Russia’s invasion of Ukraine triggered Europe’s worst energy crisis since the 1970s and put energy security back at the top of the policy agenda.
Policymakers reacted swiftly by securing alternative natural gas supplies, improving energy efficiency, and expanding renewables. Reducing greenhouse gas emissions would, they said, not only mitigate climate change but also strengthen energy security. Skeptics, however, countered that this approach would increase the cost of energy, phase out safe (albeit dirty) domestic coal more rapidly, and ultimately weaken the continent’s energy security.
So, which view is correct? Our new research shows that boosting Europe’s climate action delivers sizable energy security benefits, too.
We weigh the effects of climate action on energy security in a global economic model with many countries and sectors. It simulates the impacts of policies to reduce emissions on two essential security measures.
The first measure, security of supply, assesses the risk of a disruption to energy supply by combining how dependent a country is on imports for its energy consumption with how diversified those energy imports are. The second is the resilience of its economy to an energy disruption, represented by the share of gross domestic product it spends on energy.
Strikingly, our analysis reveals that Europe’s energy security deteriorated in the decades before Russia’s invasion of Ukraine, as countries relied increasingly on imports from ever fewer suppliers.
The simulations also show that higher carbon prices, stronger sector-specific energy efficiency regulations, and accelerated permitting for renewables would all improve Europe’s energy security along these two key metrics. Effects would differ across policies, however:
- Carbon pricing cuts emissions at the lowest output cost to the economy but may take time to improve energy security in some energy- and emission-intensive economies in Central and Eastern Europe, if used as the only emission-reduction tool. This is partly because these countries would have to phase out domestic coal sooner than otherwise.
- Stronger energy-efficiency regulations for transport and buildings, by contrast, are less efficient than carbon pricing in cutting emissions, but they deliver larger energy security co-benefits. They also spread those benefits more evenly across countries. Such regulations lower the consumption of energy, just as carbon pricing does, but they tend to reduce the price of energy—and thereby overall energy expenditures—more. Combining them with support to poorer households—for purchases of more energy-efficient vehicles and domestic heating systems, for example—would make them more palatable and thereby speed up implementation.

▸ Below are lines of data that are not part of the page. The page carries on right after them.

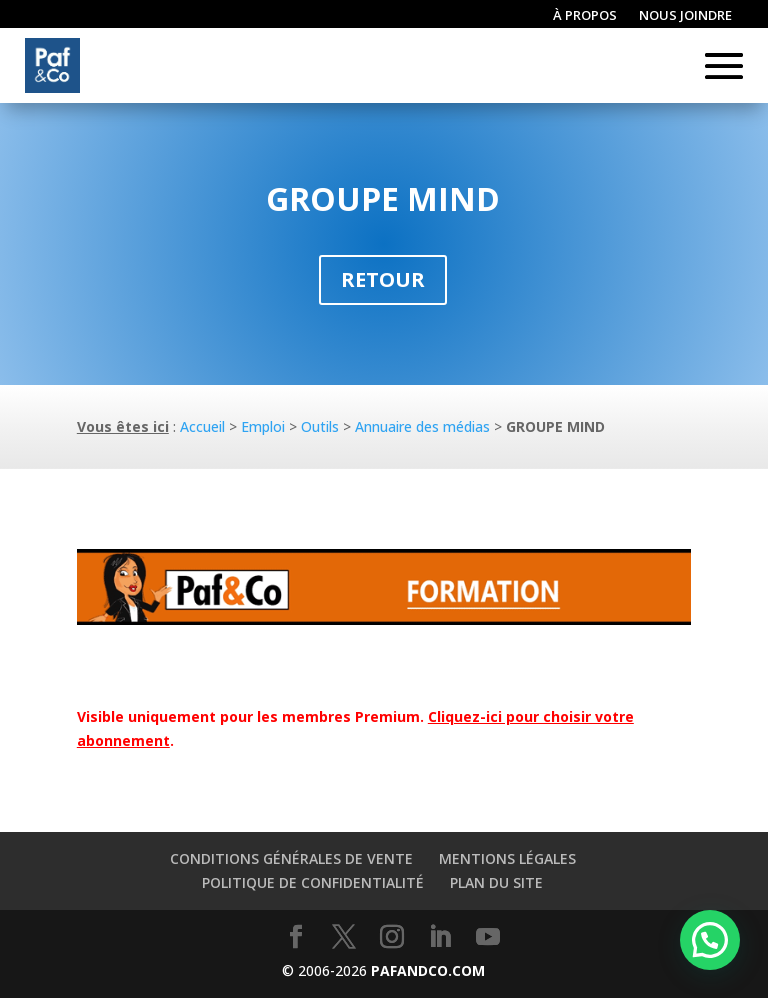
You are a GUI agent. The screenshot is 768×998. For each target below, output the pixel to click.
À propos (585, 16)
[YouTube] (488, 937)
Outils (320, 426)
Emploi (263, 426)
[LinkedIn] (440, 937)
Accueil (202, 426)
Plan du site (496, 882)
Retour (383, 279)
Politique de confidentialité (313, 882)
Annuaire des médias (422, 426)
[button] (710, 940)
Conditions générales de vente (291, 858)
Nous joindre (685, 16)
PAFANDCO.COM (428, 970)
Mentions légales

- Accelerated permitting for renewables also improves energy security widely across Europe by expanding domestic energy supply.
Packaging climate policies
A climate policy package that includes all these tools is the most promising way forward because it combines the economic efficiency of carbon pricing with the larger and more evenly shared energy security benefits of regulations.
Specifically, a package of measures improves energy security in three ways. First, it lowers dependence on imports by replacing imported fossil fuels with domestically produced renewable electricity.
Second, it diversifies individual economies’ energy imports away from non-European suppliers toward European ones—through enhanced penetration of renewables and electrification of end uses such as vehicles and house heating systems, in particular, given that European countries predominantly trade electricity with their European neighbors.
And third, it lowers energy expenditures because efficiency investments reduce demand and accelerated renewables deployment raises energy supply—both of which lead to lower energy prices. This more than offsets the higher cost from higher carbon pricing.
An illustrative policy package that cuts emissions by 55 percent compared to 1990 levels would improve the two energy security metrics by close to 8 percent by 2030 for Europe as a whole.
For the European Union, this package, which is consistent with the “Fit-for-55” agenda, would reverse 13 years of deterioration in economic resilience to energy disruptions and eight years of reduction in security of energy supply. As Europe continues to ramp up its climate policy action beyond 2030, these gains would only increase.
Multilateral cooperation
The simulations also support the case for strong multilateral cooperation within Europe, given that countries differ in their energy security gains and emission reduction costs (which, in turn, reflect factors such as their current energy intensity, energy mix, and potential for renewable power generation). A common facility that would pool resources and coordinate green investments at the EU level could accelerate the green transition at low cost while distributing its gains more evenly, including by tapping cheap abatement options in emerging EU member countries.
Completing the EU’s energy union strategy is a case in point: better connecting national grids would lower costs and help individual countries import electricity from other member countries in the event of domestic disruptions, improving energy security for all.
At a time when the momentum behind climate action is at risk of fading, European policymakers should consider its full benefits. By ramping up their individual emission reduction policies as planned and strengthening their cooperation, not only will they remain global leaders on the path toward net zero emissions by 2050, but they will also secure abundant and safe energy supply to power their economies into the future.